The marine glanced at him. “Excuse me, sir?”
Dart suddenly realized he had murmured out loud. God, he was tired. He shook his head. “Nothing.”
The elevator doors whisked open onto a passageway carpeted in blue and gold. A wall clock announced eleven
PM
, but this deep underground, under these circumstances, time of day had become essentially meaningless. As Dart stepped out, two more marines appeared, flanking him and leading him down the corridor. They passed a room full of people sitting at a monstrous wall of computer screens, all talking simultaneously into headsets; another room that contained a podium with the presidential seal, television cameras, and a bluescreen. There were conference rooms, a small cafeteria, temporary military barracks. Finally, they reached a closed door with a desk placed before it. A man behind the desk smiled as they drew near.
“Dr. Dart?” he asked.
Dart nodded.
“Go right in. He’s expecting you.” The man reached into a drawer and pressed something; there was a buzz and the door behind him sprang ajar.

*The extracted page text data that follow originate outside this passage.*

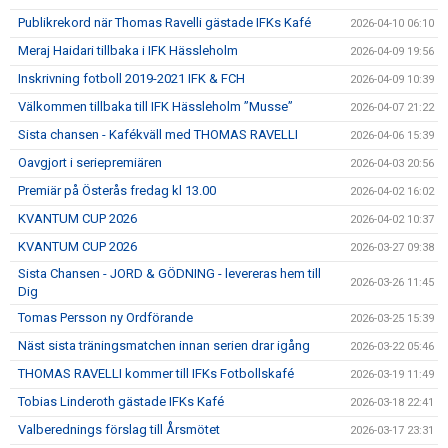
Publikrekord när Thomas Ravelli gästade IFKs Kafé
2026-04-10 06:10
Meraj Haidari tillbaka i IFK Hässleholm
2026-04-09 19:56
Inskrivning fotboll 2019-2021 IFK & FCH
2026-04-09 10:39
Välkommen tillbaka till IFK Hässleholm ”Musse”
2026-04-07 21:22
Sista chansen - Kafékväll med THOMAS RAVELLI
2026-04-06 15:39
Oavgjort i seriepremiären
2026-04-03 20:56
Premiär på Österås fredag kl 13.00
2026-04-02 16:02
KVANTUM CUP 2026
2026-04-02 10:37
KVANTUM CUP 2026
2026-03-27 09:38
Sista Chansen - JORD & GÖDNING - levereras hem till
2026-03-26 11:45
Dig
Tomas Persson ny Ordförande
2026-03-25 15:39
Näst sista träningsmatchen innan serien drar igång
2026-03-22 05:46
THOMAS RAVELLI kommer till IFKs Fotbollskafé
2026-03-19 11:49
Tobias Linderoth gästade IFKs Kafé
2026-03-18 22:41
Valberednings förslag till Årsmötet
2026-03-17 23:31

Dart stepped through the door. The president of the United States sat behind a vast, unadorned desk. Two miniature American flags stood at opposite ends of it. Between them was a row of phones in various bright colors, like something you might see in a playroom. On a side wall were half a dozen monitors, each tuned to a different station, their audio output muted. The president’s chief of staff stood silently to one side, hands folded in front. Dart exchanged nods with the chief, who was famously taciturn, and then turned his attention to the man behind the desk.